From the data below, retype exactly the lines starting with the one that contains "Sun Aug 16, 2026" and ending with the one that contains "n Central London.", both included.
[[ Information supplied open ]]
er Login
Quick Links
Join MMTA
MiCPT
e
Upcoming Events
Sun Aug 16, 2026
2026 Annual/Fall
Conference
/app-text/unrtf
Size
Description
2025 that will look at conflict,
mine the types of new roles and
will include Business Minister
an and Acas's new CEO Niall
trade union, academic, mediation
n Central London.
[[ Information supplied closed ]]
[[ Information supplied open ]]
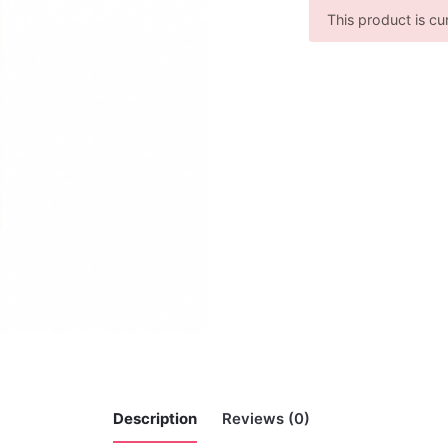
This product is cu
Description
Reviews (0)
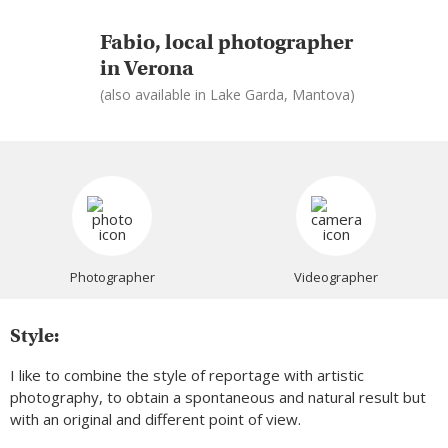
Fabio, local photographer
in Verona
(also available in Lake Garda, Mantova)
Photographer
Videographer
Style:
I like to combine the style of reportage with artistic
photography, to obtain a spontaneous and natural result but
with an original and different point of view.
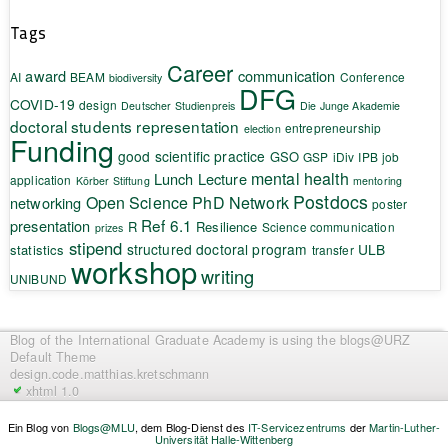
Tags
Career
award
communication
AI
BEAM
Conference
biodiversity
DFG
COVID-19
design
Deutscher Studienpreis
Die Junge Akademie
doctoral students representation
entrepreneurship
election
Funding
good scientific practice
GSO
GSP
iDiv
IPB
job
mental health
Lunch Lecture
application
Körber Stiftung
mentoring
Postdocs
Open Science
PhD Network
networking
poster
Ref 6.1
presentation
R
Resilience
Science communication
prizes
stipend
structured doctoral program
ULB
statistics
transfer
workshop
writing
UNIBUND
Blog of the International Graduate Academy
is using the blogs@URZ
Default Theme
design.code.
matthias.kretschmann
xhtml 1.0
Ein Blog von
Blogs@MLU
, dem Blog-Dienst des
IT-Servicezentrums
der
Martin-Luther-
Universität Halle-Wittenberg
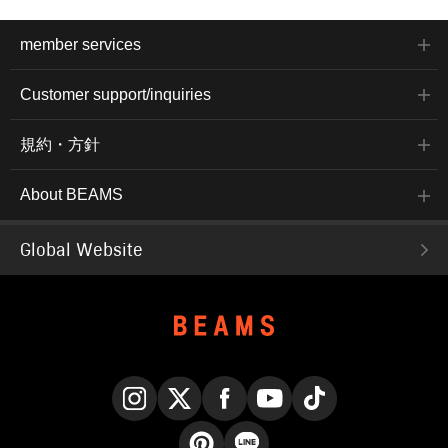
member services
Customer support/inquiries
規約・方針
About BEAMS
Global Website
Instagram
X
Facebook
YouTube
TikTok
[[ Information supplied closed ]]
[[ Information supplied open ]]
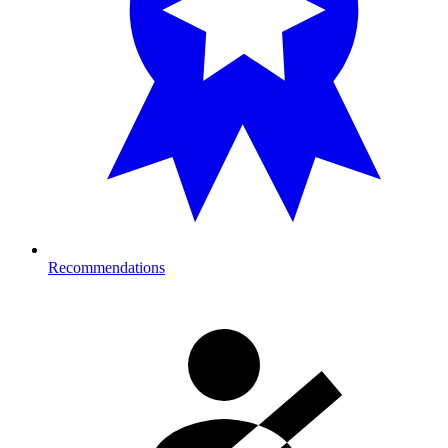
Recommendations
[[ Information supplied closed ]]
• Your response:
Sun Aug 16, 2026
2026 Annual/Fall
Conference
/app-text/unrtf
Size
Description
2025 that will look at conflict,
mine the types of new roles and
will include Business Minister
an and Acas's new CEO Niall
trade union, academic, mediation
n Central London.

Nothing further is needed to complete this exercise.